YOUR TASK
Although the records contain pictures, only their text should be reproduced, exactly as written.

Saved data entries
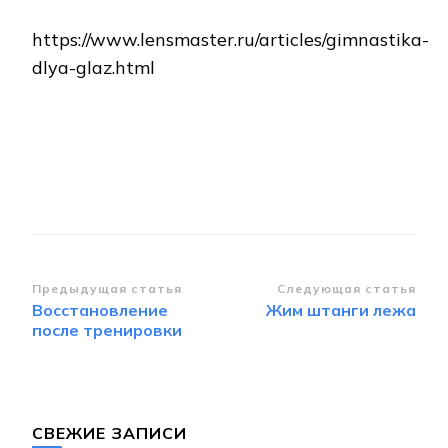
https://www.lensmaster.ru/articles/gimnastika-
dlya-glaz.html
Навигация
Предыдущая статья
Следующая статья
Восстановление
Жим штанги лежа
по
после тренировки
записям
СВЕЖИЕ ЗАПИСИ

PROBLEM SOLUTION
https://www.lensmaster.ru/articles/gimnastika-
dlya-glaz.html
Навигация
Предыдущая статья
Следующая статья
Восстановление
Жим штанги лежа
по
после тренировки
записям
СВЕЖИЕ ЗАПИСИ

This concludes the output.